Ни черта она не ответит!
Самому искать надо…
Лерман сочинил от имени Анны липовый запрос, объяснив пробелы в сведениях дырявой старческой памятью просительницы, оформил как надо, сопроводил убедительными просьбами от старшего куратора, от хранителя отдела герольдии и генеалогии – кто ж откажет смертельно больному коллеге в такой малости! – и по их каналам запрос ушел в Ленинград, ныне снова Санкт-Петербург…
Попутно Александр Ильич собирал всевозможную информацию о Дарлин Теннисон. Скудные сведения о прошлом этой дамочки никак не вязались с девочкой Татьяной из Ленинграда. Северная Ирландия. Подкидыш. Детский приют. Швейная мастерская в Белфасте, пожар, отбытие в неизвестном направлении… И полная пустота протяженностью более десяти лет…
А потом стремительно и сразу – благотворительный бал в Чатсворте, конные прогулки с принцессой Анной, покровительство лорда Морвена, яхта Дарлин Теннисон побеждает в средиземноморской регате, беспрецедентный выигрыш на скачках в Эскоте, мисс Теннисон подтвердила участие своего фонда в международном проекте…
Хоть режьте, что-то тут не то, и поведение старой ведьмы тому свидетельство…
Александр Ильич слег с простудой, хоть и лечился по всем правилам, но ослабленная иммунная система выдала редчайшее осложнение – хронический пневмоцистит. Первое же обострение на три месяца свалило его на больничную койку. И уже в больнице по телу пошли первые зловещие язвы…
Бобби пришел прямо в палату. С цветами, конфетами – и с невысоким, коренастым, наголо стриженным молодым человеком, назвавшимся Джоном Дервишем.
И Бобби, его кудрявый Адонис, его Аполлон, тоже блестел бритым черепом!
Но это не портило его неземной красоты. А, может быть, даже подчеркивало ее.
– Джон – мой лучший друг, вообще самый лучший человек на Земле. Это он научил меня, куда и что писать, чтобы досрочно откинуться… И видишь, на два года раньше отстрелялся!
– Я рад… Я так рад тебя видеть… – пролепетал Александр, совсем ослабевший от болезни и волнения. – Как… как тебе жилось это время?
– Хреновато, конечно, как еще в тюряге может быть?
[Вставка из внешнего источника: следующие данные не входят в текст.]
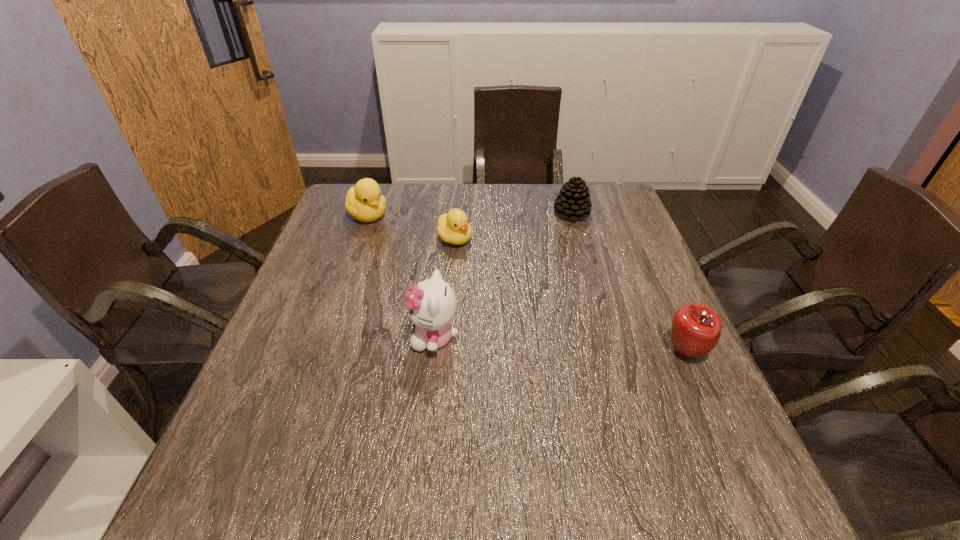 I want to click on pinecone present at the far edge, so pos(573,201).

Locate an element on the screen. The width and height of the screenshot is (960, 540). object located at the left edge is located at coordinates (364, 202).

What are the coordinates of `apple located in the right edge section of the desktop` in the screenshot? It's located at (696, 328).

At what (x,y) coordinates should I click in order to perform the action: click on pinecone located in the right edge section of the desktop. Please return your answer as a coordinate pair (x, y). This screenshot has width=960, height=540. Looking at the image, I should click on (573, 201).

You are a GUI agent. You are given a task and a screenshot of the screen. Output one action in this format:
    pyautogui.click(x=<x>, y=<y>)
    Task: Click on the object that is positioned at the far left corner
    
    Given the screenshot: What is the action you would take?
    pyautogui.click(x=364, y=202)

The height and width of the screenshot is (540, 960). In order to click on object present at the far right corner in this screenshot , I will do `click(573, 201)`.

Locate an element on the screen. The height and width of the screenshot is (540, 960). vacant space at the far edge of the desktop is located at coordinates (558, 196).

You are a GUI agent. You are given a task and a screenshot of the screen. Output one action in this format:
    pyautogui.click(x=<x>, y=<y>)
    Task: Click on the free region at the near edge of the desktop
    This screenshot has width=960, height=540.
    Given the screenshot: What is the action you would take?
    pyautogui.click(x=576, y=434)

I want to click on vacant space at the left edge of the desktop, so click(350, 313).

At what (x,y) coordinates should I click in order to perform the action: click on vacant space at the right edge of the desktop. Please return your answer as a coordinate pair (x, y). Looking at the image, I should click on (672, 396). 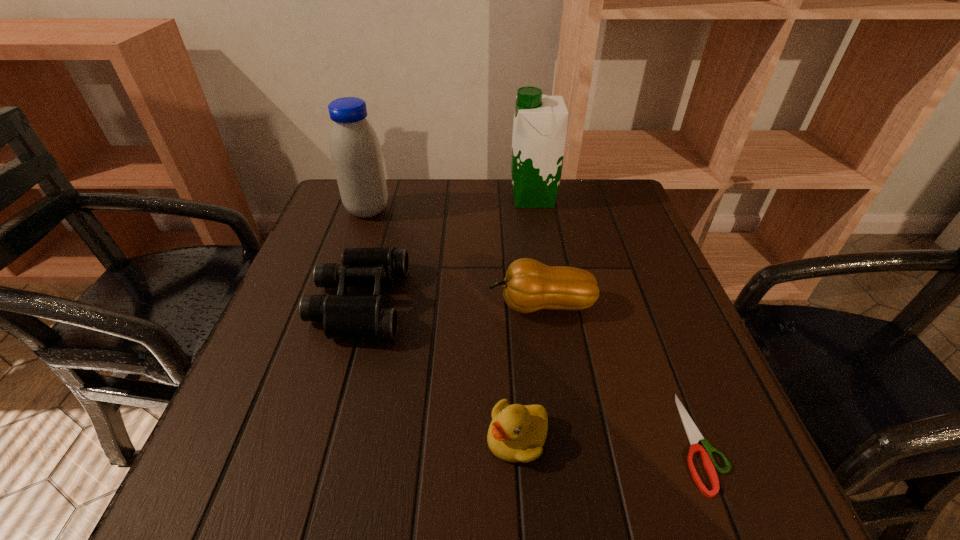 The width and height of the screenshot is (960, 540). I want to click on the right soya milk, so click(x=540, y=123).

Where is `the left soya milk`? the left soya milk is located at coordinates (356, 154).

Image resolution: width=960 pixels, height=540 pixels. I want to click on gourd, so click(529, 285).

The height and width of the screenshot is (540, 960). I want to click on binoculars, so click(x=352, y=317).

Where is `duckling`? The image size is (960, 540). duckling is located at coordinates (517, 433).

The height and width of the screenshot is (540, 960). Identify the location of scissors. (694, 436).

Locate an element on the screen. This screenshot has height=540, width=960. the rightmost object is located at coordinates (694, 436).

Locate an element on the screen. The width and height of the screenshot is (960, 540). vacant region located on the front-facing side of the right soya milk is located at coordinates (444, 198).

Identify the location of vacant space located on the front-facing side of the right soya milk. This screenshot has height=540, width=960. (488, 198).

You are a GUI agent. You are given a task and a screenshot of the screen. Output one action in this format:
    pyautogui.click(x=<x>, y=<y>)
    Task: Click on the free space located 0.140m on the front-facing side of the right soya milk
    Image resolution: width=960 pixels, height=540 pixels.
    Given the screenshot: What is the action you would take?
    pyautogui.click(x=458, y=198) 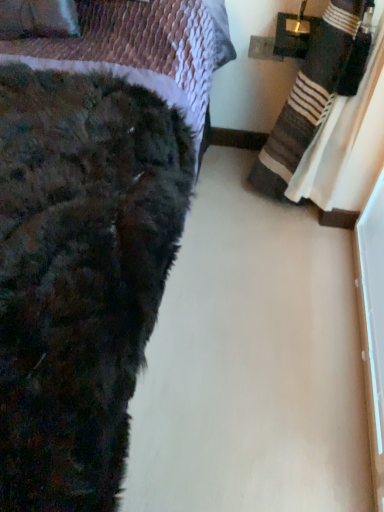 At what (x,y) coordinates should I click in order to perform the action: click on free space below striped cotton blanket at right (from a real-world perspective). Please return your answer as a coordinate pair (x, y). Looking at the image, I should click on (279, 220). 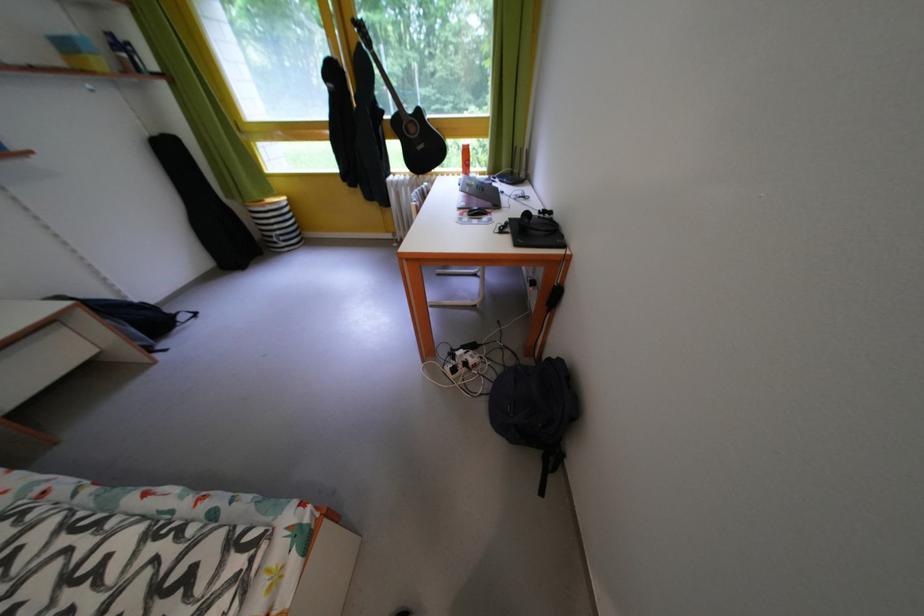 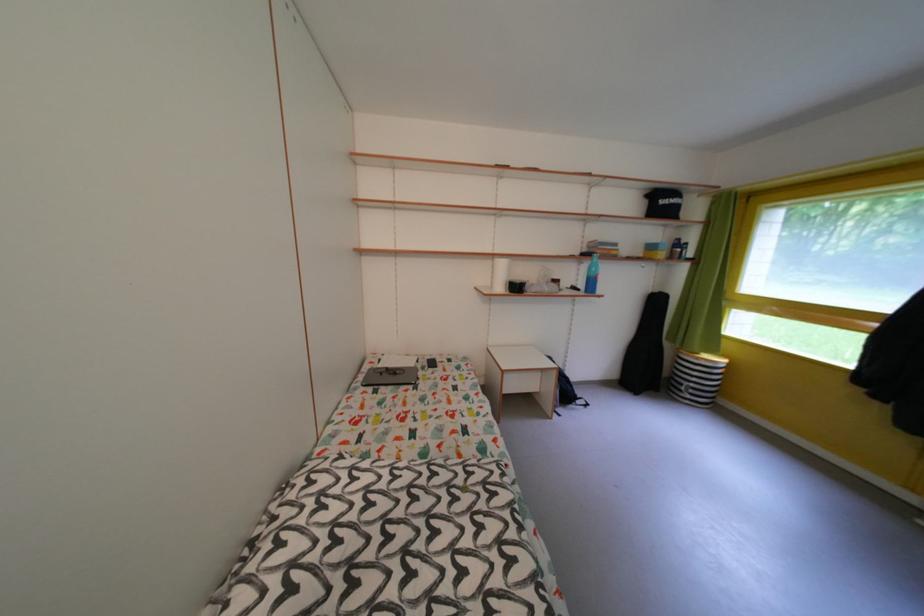 Where in the second image is the point corresponding to point 165,139 from the first image?

(665, 296) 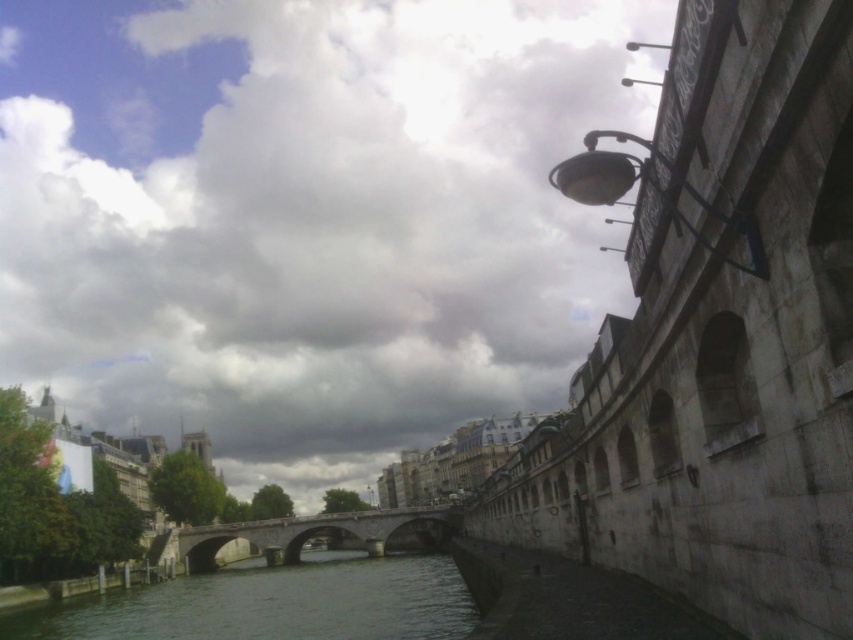 Is greenish-gray water at center bigger than stone bridge at center?

Correct, greenish-gray water at center is larger in size than stone bridge at center.

Is greenish-gray water at center thinner than stone bridge at center?

Yes.

Is point (347, 580) positioned in front of point (200, 540)?

Yes.

The width and height of the screenshot is (853, 640). What are the coordinates of `greenish-gray water at center` in the screenshot? It's located at (271, 604).

In the scene shown: Can you confirm if cloudy sky at upper center is thinner than stone bridge at center?

No, cloudy sky at upper center is not thinner than stone bridge at center.

Does cloudy sky at upper center come in front of stone bridge at center?

No.

Is point (196, 378) less distant than point (445, 538)?

No, (196, 378) is behind (445, 538).

I want to click on cloudy sky at upper center, so click(308, 216).

Consider the image. Does cloudy sky at upper center appear under greenish-gray water at center?

Incorrect, cloudy sky at upper center is not positioned below greenish-gray water at center.

Who is shorter, cloudy sky at upper center or greenish-gray water at center?

With less height is greenish-gray water at center.

Identify the location of cloudy sky at upper center. (308, 216). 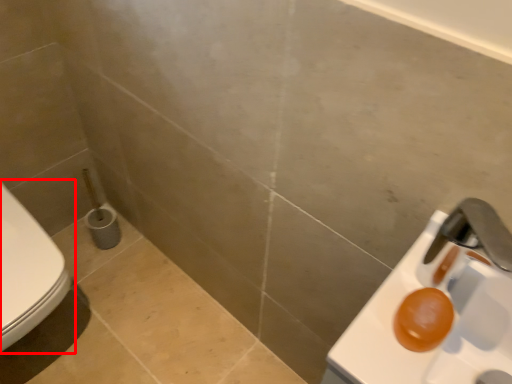 Question: From the image's perspective, where is toilet (annotated by the red box) located in relation to sink in the image?

Choices:
 (A) below
 (B) above

Answer: (B) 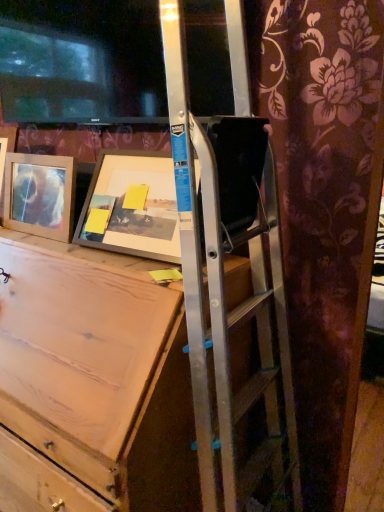 Where is `wooden picture frame at left`? The height and width of the screenshot is (512, 384). wooden picture frame at left is located at coordinates (40, 195).

What do you see at coordinates (40, 195) in the screenshot? I see `wooden picture frame at left` at bounding box center [40, 195].

Locate an element on the screen. This screenshot has width=384, height=512. wooden picture frame at left is located at coordinates (40, 195). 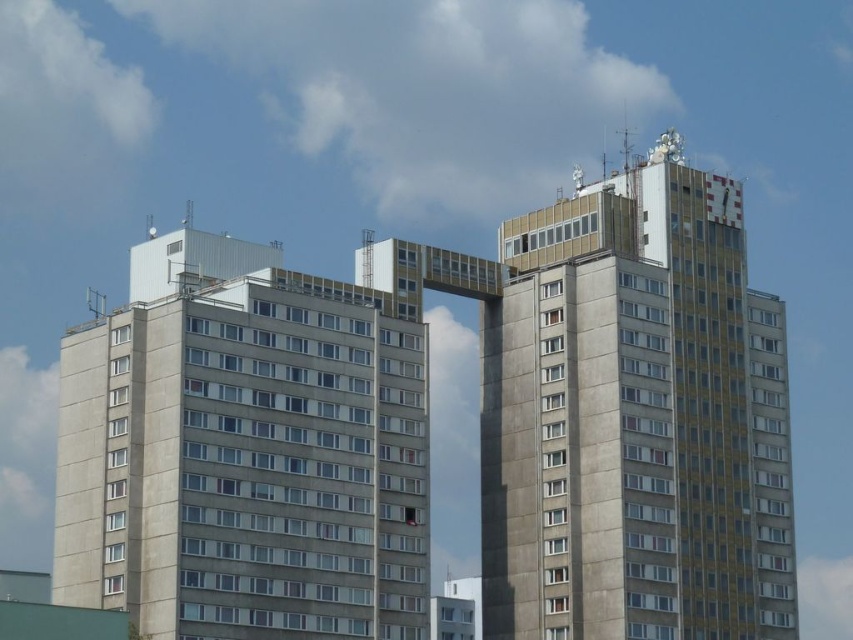 Question: Is yellowish concrete building at upper right positioned at the back of gray concrete building at left?

Choices:
 (A) yes
 (B) no

Answer: (A)

Question: Is yellowish concrete building at upper right smaller than gray concrete building at left?

Choices:
 (A) no
 (B) yes

Answer: (B)

Question: Is yellowish concrete building at upper right positioned at the back of gray concrete building at left?

Choices:
 (A) yes
 (B) no

Answer: (A)

Question: Which object is farther from the camera taking this photo?

Choices:
 (A) gray concrete building at left
 (B) yellowish concrete building at upper right

Answer: (B)

Question: Which point appears farthest from the camera in this image?

Choices:
 (A) (383, 326)
 (B) (628, 220)

Answer: (B) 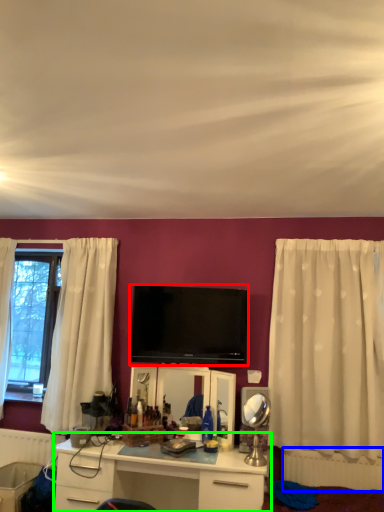 Question: Which object is positioned closest to television (highlighted by a red box)? Select from radiator (highlighted by a blue box) and desk (highlighted by a green box).

Choices:
 (A) radiator
 (B) desk

Answer: (B) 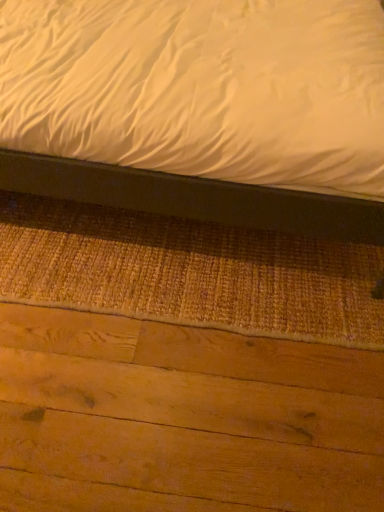 Question: From a real-world perspective, is matte black bed at upper center positioned above or below natural wood plywood at bottom?

Choices:
 (A) above
 (B) below

Answer: (A)

Question: From the image's perspective, is matte black bed at upper center located above or below natural wood plywood at bottom?

Choices:
 (A) below
 (B) above

Answer: (B)

Question: Considering their positions, is matte black bed at upper center located in front of or behind natural wood plywood at bottom?

Choices:
 (A) front
 (B) behind

Answer: (A)

Question: Is natural wood plywood at bottom spatially inside matte black bed at upper center, or outside of it?

Choices:
 (A) inside
 (B) outside

Answer: (B)

Question: Is natural wood plywood at bottom in front of or behind matte black bed at upper center in the image?

Choices:
 (A) front
 (B) behind

Answer: (B)

Question: From a real-world perspective, is natural wood plywood at bottom positioned above or below matte black bed at upper center?

Choices:
 (A) above
 (B) below

Answer: (B)

Question: From the image's perspective, is natural wood plywood at bottom located above or below matte black bed at upper center?

Choices:
 (A) below
 (B) above

Answer: (A)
И совсем бы хана пришла, если бы не Джон. Был бы я там, знаешь, золотой принцессой, общей женкой всех колдбатовских паханов. Только он меня сразу под себя принял и всем крутым об этом сказал. Он там был в авторитете, мой Джон Дервиш.
Лерман слабо улыбнулся. Он даже не ревновал. На то не было ни сил, ни желания…
– Мы вообще зачем пришли-то… – продолжал Бобби. – Ты все равно тут лежишь, а дом пустует… Может, пустишь нас, пока то да се? А мы бы тебе… садик в порядок привели.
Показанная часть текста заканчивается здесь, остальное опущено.